___ Input data
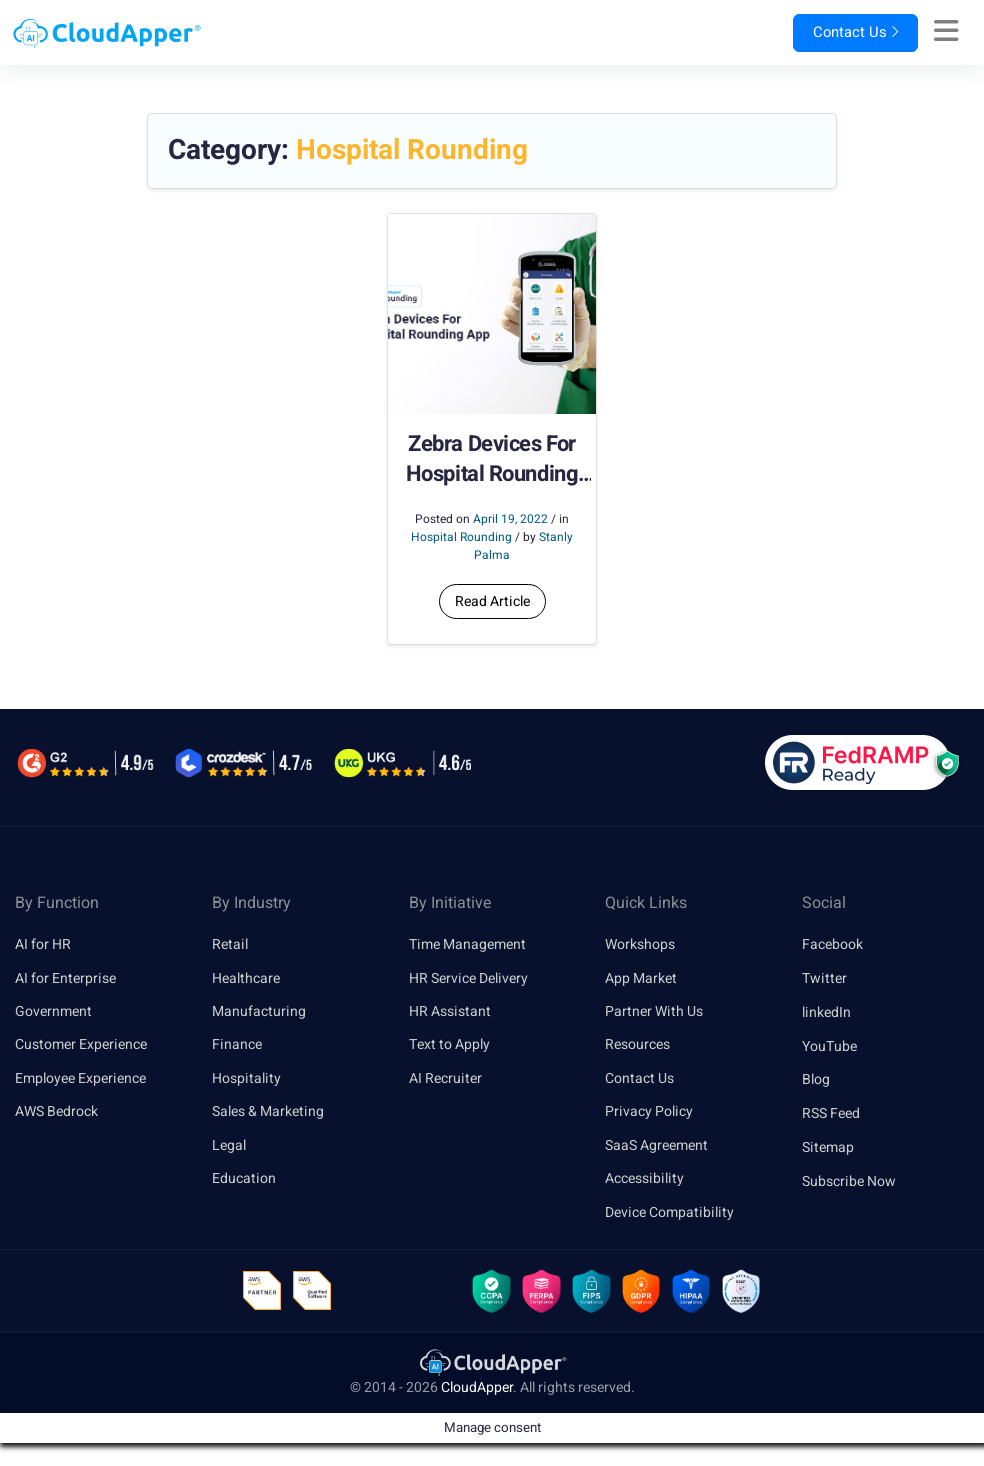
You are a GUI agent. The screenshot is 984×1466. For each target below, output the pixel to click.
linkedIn (826, 1012)
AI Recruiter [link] (445, 1079)
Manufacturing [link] (259, 1012)
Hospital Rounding (461, 537)
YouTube (829, 1046)
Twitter (824, 978)
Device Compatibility (669, 1215)
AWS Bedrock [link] (56, 1113)
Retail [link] (230, 944)
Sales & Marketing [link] (268, 1113)
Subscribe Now (849, 1181)
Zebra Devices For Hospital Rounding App (492, 460)
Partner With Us (654, 1012)
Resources (637, 1046)
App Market (641, 978)
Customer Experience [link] (81, 1046)
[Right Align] (946, 32)
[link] (492, 1366)
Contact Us (839, 33)
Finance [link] (237, 1046)
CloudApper (477, 1392)
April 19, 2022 (510, 519)
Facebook (832, 944)
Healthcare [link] (246, 978)
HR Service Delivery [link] (468, 978)
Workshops (640, 944)
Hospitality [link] (246, 1079)
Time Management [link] (467, 944)
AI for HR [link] (43, 944)
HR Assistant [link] (450, 1012)
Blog (816, 1079)
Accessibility (644, 1181)
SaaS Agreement (656, 1147)
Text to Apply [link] (449, 1046)
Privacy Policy (649, 1113)
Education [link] (244, 1181)
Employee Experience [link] (80, 1079)
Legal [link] (229, 1147)
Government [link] (53, 1012)
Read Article (492, 601)
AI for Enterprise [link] (65, 978)
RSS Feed (831, 1113)
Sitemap (828, 1147)
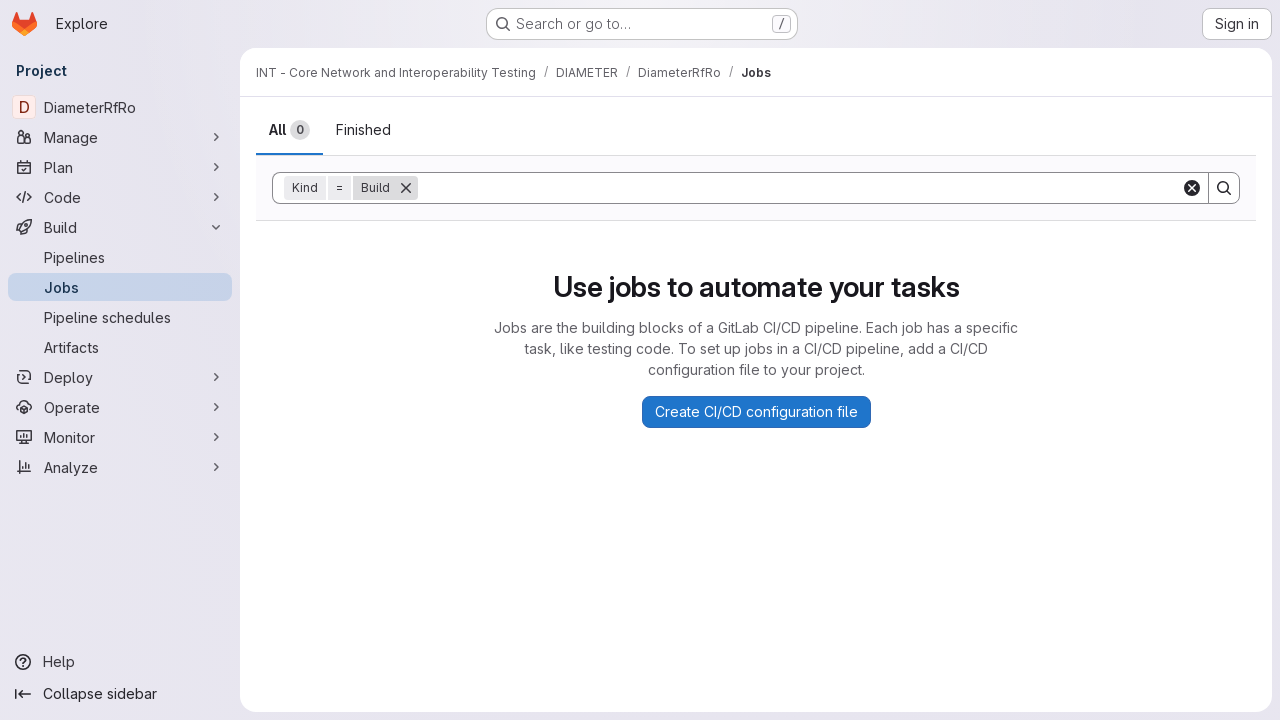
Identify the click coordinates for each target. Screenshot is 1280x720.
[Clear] (1192, 188)
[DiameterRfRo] (120, 107)
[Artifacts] (120, 347)
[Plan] (120, 167)
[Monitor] (120, 437)
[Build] (120, 227)
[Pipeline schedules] (120, 317)
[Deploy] (120, 377)
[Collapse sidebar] (120, 694)
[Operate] (120, 407)
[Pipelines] (120, 257)
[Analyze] (120, 467)
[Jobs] (120, 287)
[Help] (120, 662)
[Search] (799, 188)
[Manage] (120, 137)
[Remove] (406, 188)
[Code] (120, 197)
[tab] (289, 130)
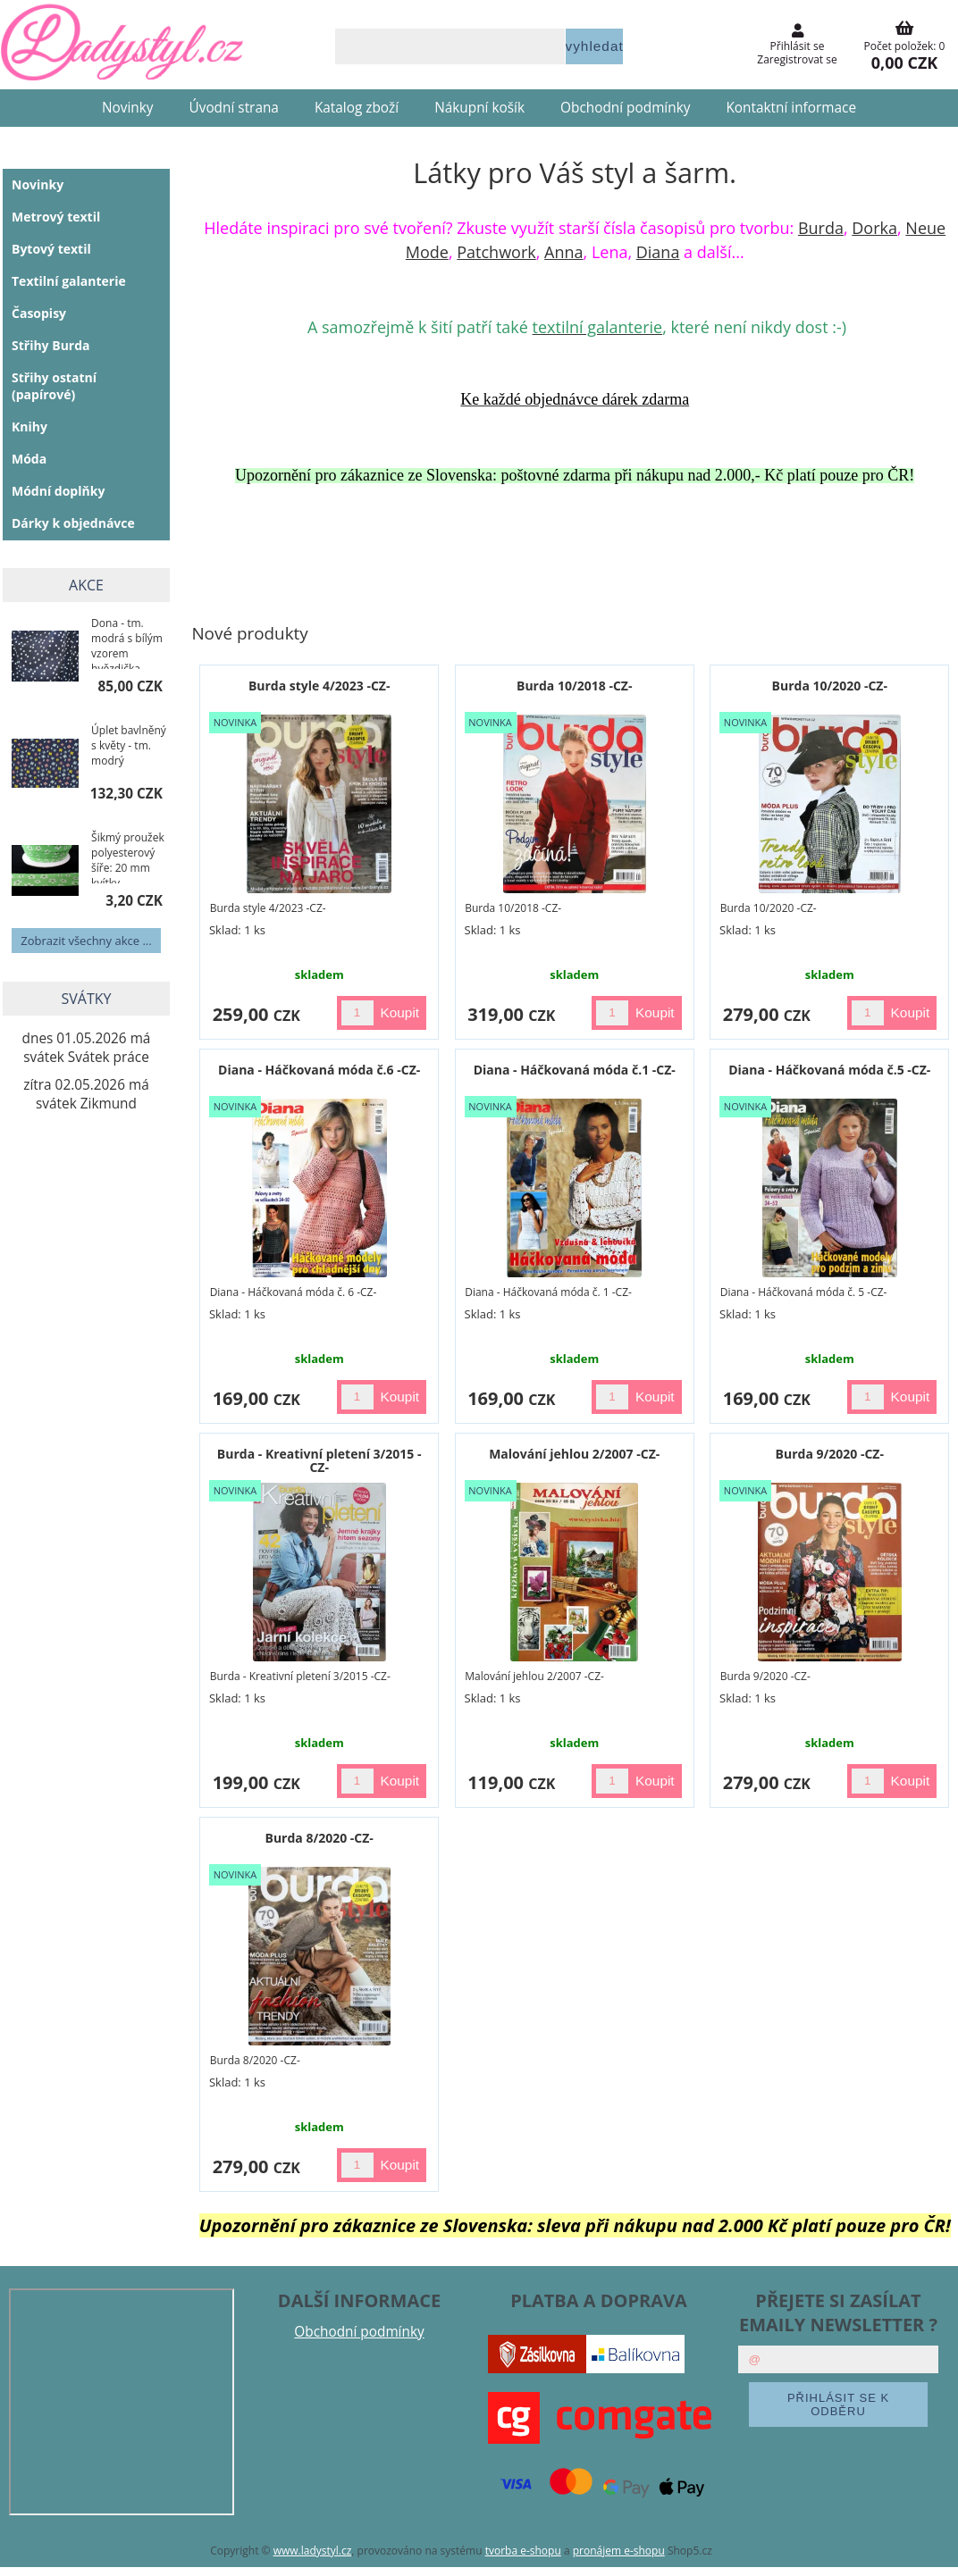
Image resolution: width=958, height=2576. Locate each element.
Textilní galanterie (69, 280)
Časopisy (39, 313)
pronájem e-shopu (619, 2550)
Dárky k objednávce (73, 522)
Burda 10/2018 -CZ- (574, 685)
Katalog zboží (357, 107)
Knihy (29, 426)
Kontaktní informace (791, 107)
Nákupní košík (479, 107)
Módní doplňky (58, 490)
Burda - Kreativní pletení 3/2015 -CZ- (319, 1460)
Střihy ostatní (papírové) (54, 386)
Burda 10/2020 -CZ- (829, 685)
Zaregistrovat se (796, 59)
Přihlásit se (797, 46)
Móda (29, 458)
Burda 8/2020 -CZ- (319, 1837)
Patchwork (496, 252)
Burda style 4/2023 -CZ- (319, 685)
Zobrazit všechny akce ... (86, 941)
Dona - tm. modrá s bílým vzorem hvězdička (127, 642)
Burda (821, 227)
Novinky (128, 107)
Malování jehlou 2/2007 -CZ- (574, 1453)
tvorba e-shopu (523, 2550)
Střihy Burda (51, 345)
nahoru (931, 2549)
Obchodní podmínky (625, 107)
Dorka (874, 227)
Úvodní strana (234, 107)
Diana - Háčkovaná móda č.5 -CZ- (829, 1069)
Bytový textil (51, 248)
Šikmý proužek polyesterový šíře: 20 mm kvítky (127, 856)
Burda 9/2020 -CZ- (830, 1453)
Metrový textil (56, 216)
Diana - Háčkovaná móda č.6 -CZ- (319, 1069)
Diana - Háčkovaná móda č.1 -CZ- (575, 1069)
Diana (658, 252)
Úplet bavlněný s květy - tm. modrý (128, 745)
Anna (563, 252)
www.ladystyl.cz (312, 2550)
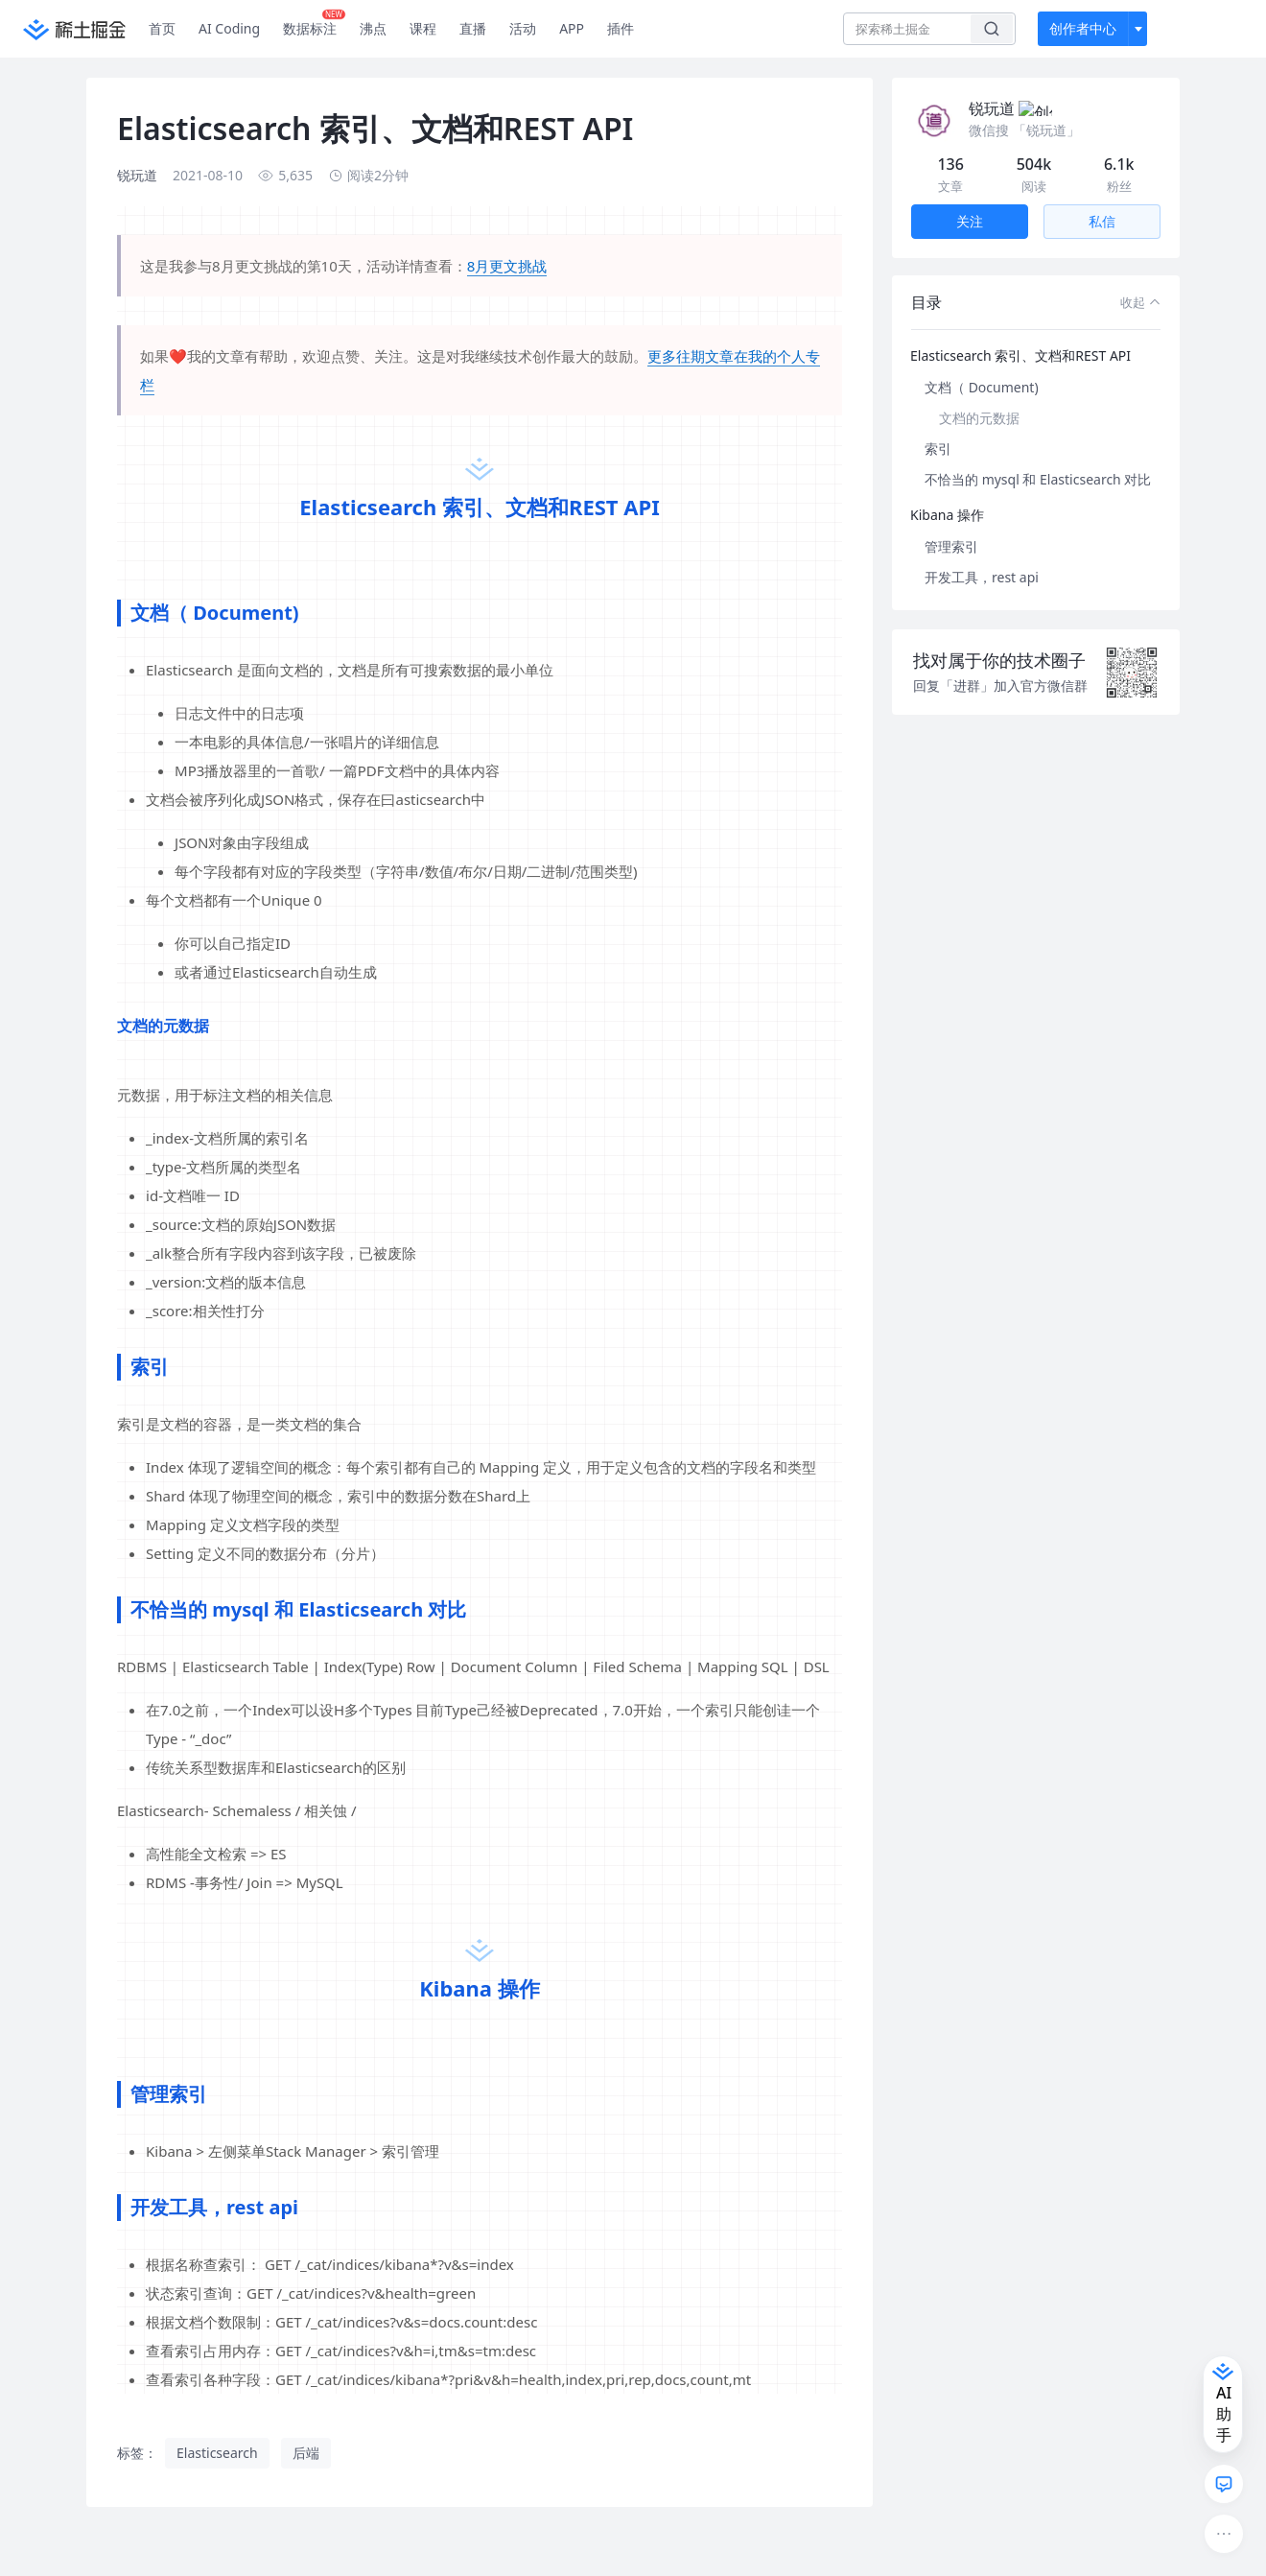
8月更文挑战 (507, 265)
______
- Activity -
Only the pictures in the listing above get left out; print everything else exactly.

- Response -
You are a GUI agent. The screenshot is 984×1466. For each target below, output the pixel to click.
linkedIn (826, 1012)
AI Recruiter [link] (445, 1079)
Manufacturing [link] (259, 1012)
Hospital Rounding (461, 537)
YouTube (829, 1046)
Twitter (824, 978)
Device Compatibility (669, 1215)
AWS Bedrock [link] (56, 1113)
Retail [link] (230, 944)
Sales & Marketing [link] (268, 1113)
Subscribe Now (849, 1181)
Zebra Devices For Hospital Rounding App (492, 460)
Partner With Us (654, 1012)
Resources (637, 1046)
App Market (641, 978)
Customer Experience [link] (81, 1046)
[Right Align] (946, 32)
[link] (492, 1366)
Contact Us (839, 33)
Finance [link] (237, 1046)
CloudApper (477, 1392)
April 19, 2022 (510, 519)
Facebook (832, 944)
Healthcare [link] (246, 978)
HR Service Delivery [link] (468, 978)
Workshops (640, 944)
Hospitality [link] (246, 1079)
Time Management [link] (467, 944)
AI for HR [link] (43, 944)
HR Assistant [link] (450, 1012)
Blog (816, 1079)
Accessibility (644, 1181)
SaaS Agreement (656, 1147)
Text to Apply [link] (449, 1046)
Privacy Policy (649, 1113)
Education [link] (244, 1181)
Employee Experience [link] (80, 1079)
Legal [link] (229, 1147)
Government [link] (53, 1012)
Read Article (492, 601)
AI for Enterprise [link] (65, 978)
RSS Feed (831, 1113)
Sitemap (828, 1147)
Identify the click coordinates for each target. Screenshot is 1280x720.
[Clear] (1192, 188)
[DiameterRfRo] (120, 107)
[Artifacts] (120, 347)
[Plan] (120, 167)
[Monitor] (120, 437)
[Build] (120, 227)
[Pipeline schedules] (120, 317)
[Deploy] (120, 377)
[Collapse sidebar] (120, 694)
[Operate] (120, 407)
[Pipelines] (120, 257)
[Analyze] (120, 467)
[Jobs] (120, 287)
[Help] (120, 662)
[Search] (799, 188)
[Manage] (120, 137)
[Remove] (406, 188)
[Code] (120, 197)
[tab] (289, 130)
Image resolution: width=958, height=2576. Locate each element.
Textilní galanterie (69, 280)
Časopisy (39, 313)
pronájem e-shopu (619, 2550)
Dárky k objednávce (73, 522)
Burda 10/2018 -CZ- (574, 685)
Katalog zboží (357, 107)
Knihy (29, 426)
Kontaktní informace (791, 107)
Nákupní košík (479, 107)
Módní doplňky (58, 490)
Burda - Kreativní pletení 3/2015 -CZ- (319, 1460)
Střihy ostatní (papírové) (54, 386)
Burda 10/2020 -CZ- (829, 685)
Zaregistrovat se (796, 59)
Přihlásit se (797, 46)
Móda (29, 458)
Burda 8/2020 -CZ- (319, 1837)
Patchwork (496, 252)
Burda style 4/2023 -CZ- (319, 685)
Zobrazit všechny akce ... (86, 941)
Dona - tm. modrá s bílým vzorem hvězdička (127, 642)
Burda (821, 227)
Novinky (128, 107)
Malování jehlou 2/2007 -CZ- (574, 1453)
tvorba e-shopu (523, 2550)
Střihy Burda (51, 345)
nahoru (931, 2549)
Obchodní podmínky (625, 107)
Dorka (874, 227)
Úvodní strana (234, 107)
Diana - Háčkovaná móda č.5 -CZ- (829, 1069)
Bytový textil (51, 248)
Šikmý proužek polyesterový šíře: 20 mm kvítky (127, 856)
Burda 9/2020 -CZ- (830, 1453)
Metrový textil (56, 216)
Diana - Háčkovaná móda č.6 -CZ- (319, 1069)
Diana - Háčkovaná móda č.1 -CZ- (575, 1069)
Diana (658, 252)
Úplet bavlněný s květy - tm. modrý (128, 745)
Anna (563, 252)
www.ladystyl.cz (312, 2550)
8月更文挑战 (507, 265)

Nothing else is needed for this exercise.